I bounced back and forth this morning between verses of the importance of faith in action, deeds that went along with the faith we proclaimed. Abraham had not known where God was going to have him end up, but when God said go, he did. It reminded me of our own experience in the fall of 2017.
God had spoken something very unusual to us. He had told us to go.
Go?! We had just bought our home, didn’t even have our last baby out of diapers. How was that supposed to work?!
But He had said it. The interesting part to me, in hindsight, is that we never doubted it. Y’all, I have doubts about my ability to always hear God correctly, but in this instance I knew without a doubt. My husband knew too, and that surprised me. For a man normally so contemplative when it came to God’s will, even he seemed solid as a rock. We just knew what we were supposed to do, and we did it.
There were naysayers. People we loved and respected questioned our decision. The world at large questioned our decision. I mean, why would anyone want to sell all the stuff they had worked twenty years to obtain? Why would you drag your children away from family and friends? Why would you trade a safe, comfortable job, retirement vested, for an uncertain, possibly unstable one? Why would you trade 2,200 square feet for 200?! It didn’t make sense to the world, I’m sure, but it made sense to us. Why was that?
I had always been a collector of things. I had things I had obtained from all around the world, and after my mother (a fellow collector) had passed away, I also held her things. I loved my things. Really, really loved them. Yet when I felt like God said to get rid of it all, it wasn’t an issue. I took a corner, gave myself 15 minutes, and I sorted into give, sell, or toss piles. I did it with my whole house. Everything.
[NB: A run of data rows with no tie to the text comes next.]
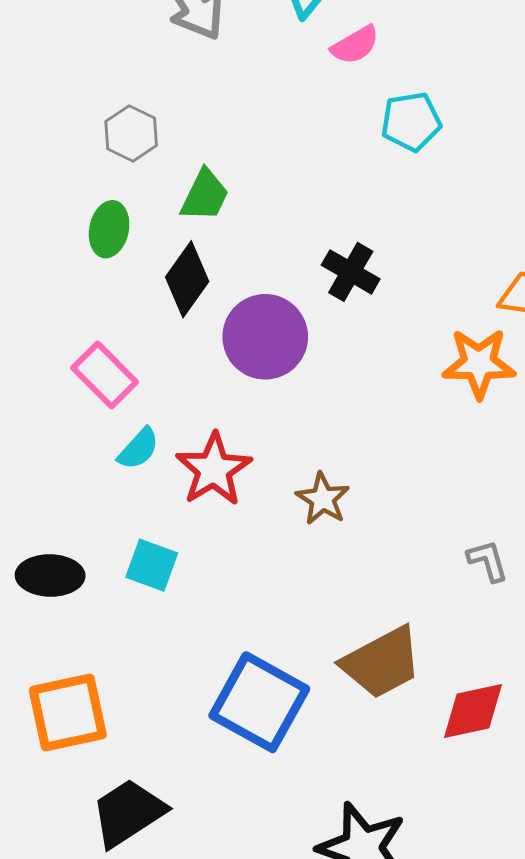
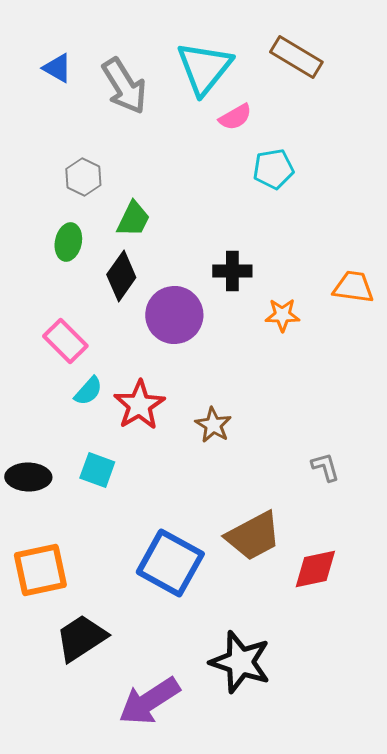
black cross: (351, 272) -> (232, 271), turned -30
orange star: (479, 363) -> (282, 315), moved, size x0.7

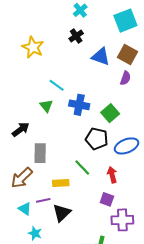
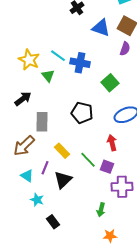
yellow star: (33, 47) -> (29, 60), moved
blue cross: (79, 105) -> (80, 63), moved
black pentagon: (97, 139) -> (82, 113), moved
green line: (82, 168) -> (88, 160), moved
yellow rectangle: (61, 183) -> (62, 151), turned 49
purple line: (43, 200) -> (45, 168), turned -56

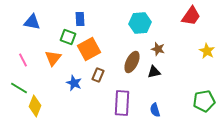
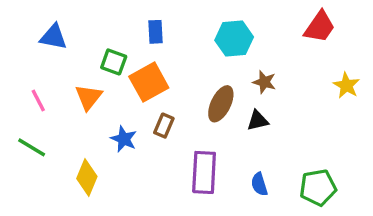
blue rectangle: (80, 19) -> (156, 32), moved
green pentagon: (204, 101) -> (318, 188), moved
yellow diamond: (35, 106) -> (87, 177), moved

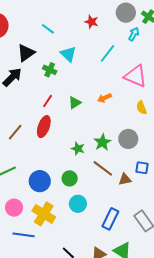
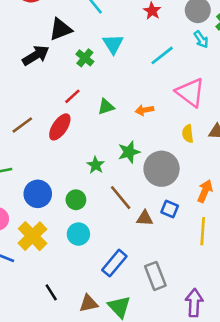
cyan arrow: (134, 34) -> (201, 39), turned 104
gray circle: (128, 139) -> (162, 169), size x1.4
green star: (102, 142) -> (129, 152), moved

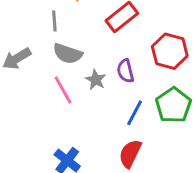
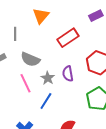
gray line: (54, 21) -> (15, 34), moved
blue line: (135, 113) -> (46, 101), moved

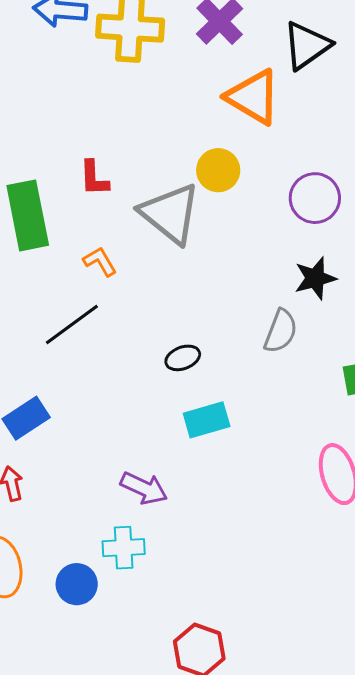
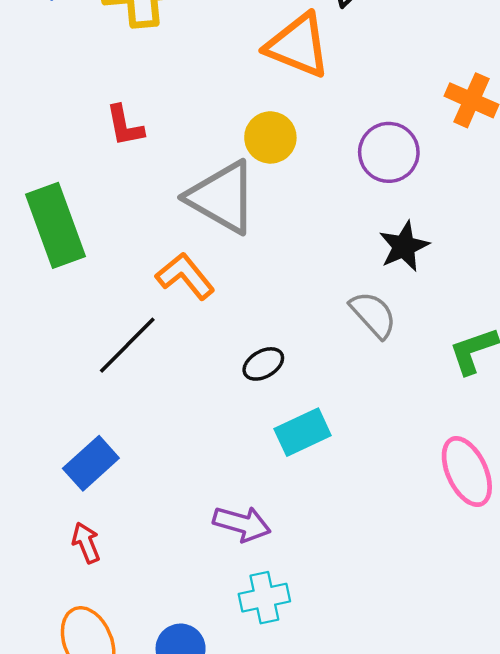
red L-shape: (94, 178) -> (125, 126), moved
orange L-shape: (100, 261) -> (185, 276), moved, size x1.4
gray semicircle: (281, 331) -> (373, 315), turned -54
cyan cross: (124, 548) -> (264, 598), moved

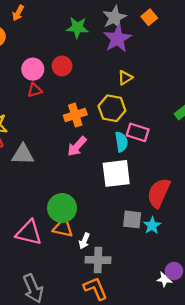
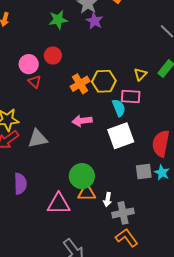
purple star: (118, 39) -> (94, 21), size x0.7
yellow triangle: (125, 78) -> (140, 74), moved
red triangle: (35, 90) -> (35, 82), turned -48
orange cross: (75, 115) -> (80, 84), moved
pink arrow: (77, 146) -> (82, 121), turned 54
Gone.
My daughters loved their toys. Like, seriously loved their toys. Yet when I gave them one rubber-made tote and said, “fill it with what you want, the rest is going away,” they jumped at the chance. It didn’t make any sense to me, but they never complained. They never cried. In fact, they made a game of it. It was as if they enjoyed taking a room full of toys and paring it down into a little box. They smiled as they showed me their chosen treasures. Weird, right?
I read about Abraham this morning, and I thought back to when God told us to go. I remembered how easy it had all been. Despite the challenges, we had gone through with it. Despite the naysayers, we had moved forward. Despite the uncertainty and wackiness of the Word, we had left our home with a few suitcases and even less boxes, and we had hit the road to go wherever God said to go. I remember being scared, a little anxious at times, but nowhere near as bonkers as you would think a total life shift would make me. I took my children to a new city, with nowhere long term to shelter, a job that could fall through at any moment, and we had a ball. We loved it!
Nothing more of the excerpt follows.